Ранзе пошел к кухне позади дома. Педро, повар-мексиканец, вскочил, чтобы принести кушанье, которое он держал теплым в печке.
– Только чашку кофе, больше ничего не надо, Педро, – сказал Ранзе и выпил кофе стоя.
Затем он добавил:
– На постели в сарае лежит бродяга. Дай ему что-нибудь поесть, сделай так, чтобы хватило на двоих.
Ранзе вышел и направился к мексиканским хижинам. К нему подбежал мальчик.
– Мануэль, можешь ты поймать для меня на лугу Ваминоса?
– Почему нет, сеньор? Всего два часа назад я видел его у самых ворот. На нем надет аркан.
– Добудь его и оседлай как можно скорее.
– Prontito, señor![83]83
Сию минуту, сеньор! (исп.)
[Закрыть]
Вскоре Ранзе уже сидел верхом на Ваминосе. Он пригнулся к седлу, сжал ногами бока лошади и пустился галопом к востоку, мимо кладовой, где сидел Сэм, перебирая при лунном свете струны гитары.
Здесь необходимо посвятить несколько слов Ваминосу, доброму бурому коню. Мексиканцы, имеющие до сотни имен, чтобы обозначить цвет лошади, называли его «gruyo». Это значит, что жеребец имел мышино-грифельный окрас с буро-пегими крапинами. По всей спине от гривы до хвоста тянулась черная полоса. Он был двужильный и в один день мог отмахать столько миль, сколько не проехали бы земельные оценщики всего света, взятые вместе.

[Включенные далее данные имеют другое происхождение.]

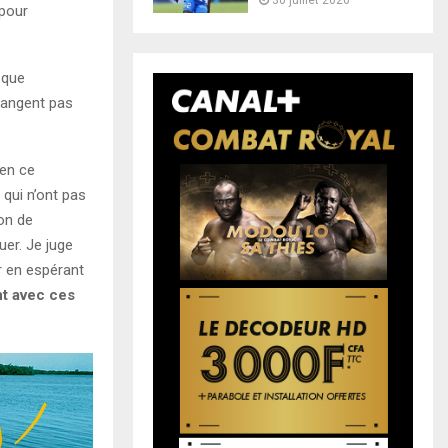
30 juillet 2026
pour
 que
hangent pas
 en ce
 qui n’ont pas
son de
uer. Je juge
er en espérant
nt avec ces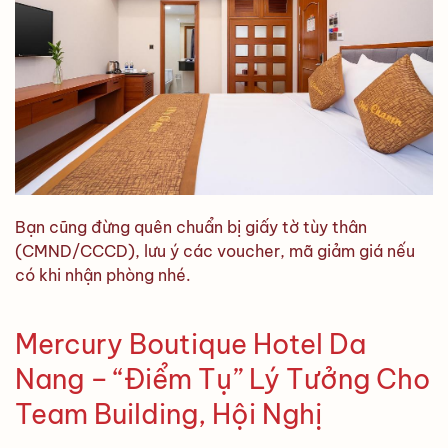
Bạn cũng đừng quên chuẩn bị giấy tờ tùy thân
(CMND/CCCD), lưu ý các voucher, mã giảm giá nếu
có khi nhận phòng nhé.
Mercury Boutique Hotel Da
Nang – “Điểm Tụ” Lý Tưởng Cho
Team Building, Hội Nghị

Отъехав восемь миль к востоку от Сибольского поместья, Ранзе перестал сжимать бока лошади, и Ваминос остановился под большим ратановым деревом. Желтые ратановые цветы источали аромат, который пристыдил бы розы Франции. При свете месяца земля казалась громадной вогнутой чашей с крышкой из хрустального неба. На лужайке прыгали и резвились, словно котята, пять кроликов. В восьми милях дальше к востоку сияла слабая звезда, как будто упавшая под самый горизонт. Ночные путники, часто определявшие по ней дорогу, знали, что это свет в ранчо Де-Лос-Ольмос.
Через десять минут Йенна Куртис подскакала к дереву на своем Танцоре. Влюбленные наклонились с седел и сердечно пожали друг другу руки.
– Я должен бы подъехать поближе к вашему дому, – сказал Ранзе. – Но вы мне все не позволяете…
Йенна рассмеялась, и при нежном лунном свете удалось различить ее крепкие белые зубы и бесстрашные глаза. В них не заметно было ни малейшей сентиментальности – несмотря на луну, запах ратановых цветов и восхитительную фигуру Ранзе Трусдэлля, возлюбленного. И все-таки она пришла сюда, за восемь миль от дома, чтобы встретить его.
– Сколько раз говорила я вам, Ранзе, – сказала она, – что я ваша только до полдороги! Всегда только до полдороги!
– Ну? – сказал вопросительно Ранзе.
– Я сказала, – произнесла Йенна почти со вздохом. – Я сказала отцу после обеда, когда, по моим расчетам, он должен был находиться в хорошем настроении. Приходилось ли вам когда-нибудь будить льва, Ранзе, воображая, что он окажется котенком? Он чуть не снес до основания все ранчо. Все кончено. Я люблю своего отца, Ранзе, и кроме того… кроме того, я его боюсь. Он велел мне пообещать, что я никогда не выйду замуж за Трусдэлля. Я пообещала. Вот и все. Ну а вам какое выпало счастье?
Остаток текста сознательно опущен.